South Africa’s R81 billion investment blow
Foreign investors have been selling off South African equities in 2024, dumping R81 billion worth in the first half of the year.
Market operator JSE Ltd. revealed this in its interim results presentation for the first half of the 2024 financial year.
The company posted relatively poor results, with net profit remaining flat and revenue growing a mere 4.3%, driven by a sharp decline of 12% in trading revenue compared to the same period last year.
Investors were hesitant to commit significant sums of capital to South African assets in the buildup to the country’s elections at the end of May.
Despite the peaceful election and the formation of a more market-friendly Government of National Unity (GNU), foreign investors are still taking money out of local assets.
In the first six months of 2024, foreign investors were net sellers of R81 billion worth of equities. The JSE noted that South Africa’s share of emerging market indices declined as investors favoured India and other Asian economies.
This continued a years-long trend of foreign investors favouring other emerging markets with stronger economic fundamentals over South Africa.
Fairly recently, this has been compounded by local investors also taking their money offshore, with changes to pension fund regulations accelerating this shift.
In its interim results, JSE Ltd. noted that South African investors continue to withdraw money from the country in pursuit of higher returns offered by global equity markets.
This speed of this pivot offshore has taken many by surprise, including the National Treasury. The average Regulation 28-compliant fund now invests just 39% of its assets in South African equities, compared to nearly 70% eighteen years ago.
Over the past decade, asset managers’ offshore allocation has doubled.
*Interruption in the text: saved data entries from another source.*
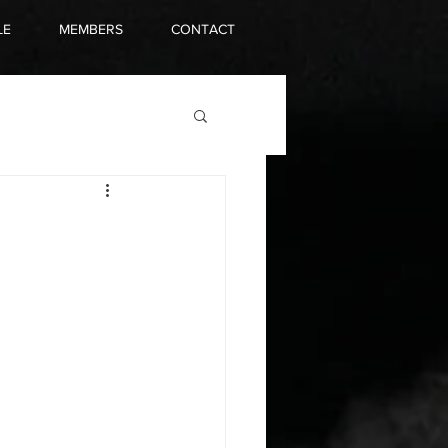
LE
MEMBERS
CONTACT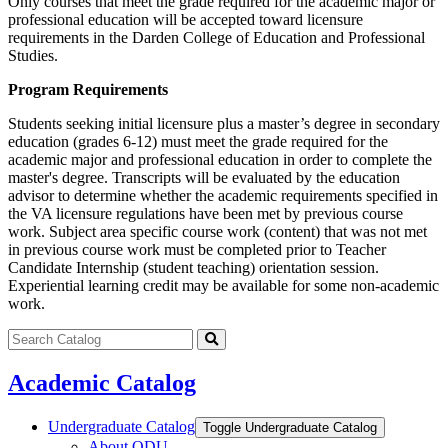
Only courses that meet the grade required for the academic major or
professional education will be accepted toward licensure
requirements in the Darden College of Education and Professional
Studies.
Program Requirements
Students seeking initial licensure plus a master’s degree in secondary
education (grades 6-12) must meet the grade required for the
academic major and professional education in order to complete the
master's degree. Transcripts will be evaluated by the education
advisor to determine whether the academic requirements specified in
the VA licensure regulations have been met by previous course
work. Subject area specific course work (content) that was not met
in previous course work must be completed prior to Teacher
Candidate Internship (student teaching) orientation session.
Experiential learning credit may be available for some non-academic
work.
Search
catalog
Submit
search
Academic Catalog
Undergraduate Catalog
Toggle Undergraduate Catalog
About ODU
Local investors have invested nearly an entire GDP in assets outside of South Africa.
The graph below, courtesy of the JSE, shows the trend of money flowing out of South African assets over the past few years.
While South African equities have been hard hit in recent years, local bonds have held up and are attracting billions of inflows.
In the first six months of 2024, foreigners bought R35 billion worth of bonds, led by investments in government bonds.
This has largely been driven by increased optimism surrounding the management of South Africa’s growing debt pile.
With the formation of a more market-friendly government and the continuation of Enoch Godgonwana and David Masondo at the National Treasury, yields have declined, and bond values have risen.
Last month, foreign investors’ ownership share of South African government bonds crossed 30% for the first time in five years, showing renewed interest in local debt.
Head of fixed-income investments at Stanlib, Victor Mphaphuli said the GNU has provided bond investors a rare chance to be positive about political developments in South Africa.
Mphaphuli said the main error the ANC government has made over the past decade is thinking that borrowing money from investors was a one-way street.
“When a government borrows, it has to use that money for industrialisation and infrastructure to stimulate economic growth, create much-needed jobs and generate revenue to repay that debt,” he said.
“Instead, it spent its borrowings on building a patronage economy, with ANC support bolstered by expanding social grants and wage increases for a ballooning public service, including SOE employees. As a result, SA’s debt-to-GDP soared.”
“The only positive throughout this mounting crisis has been the discipline and stability of the Finance Ministry, which fought back to win back its credibility. The markets are starting to reward them for that,” Mphaphuli said.
The GNU has the opportunity to turn this situation around, with South Africa’s future no longer dependent on one political party for the first time.
South Africa is not out of the woods, but Mphaphuli is beginning to see green shoots.
“We believe that if the GNU can work together, it will reawaken the economy, which will make it possible to bring down the debt-to-GDP ratio, achieve fiscal consolidation and build for the future.”
“This hopeful scenario is completely dependent on the longevity and effectiveness of the GNU. It demands that all those involved in it continue to work together for the betterment of South Africa.”
“They have no choice. If they do not, history will judge them harshly, and the electorate will judge them even more harshly.”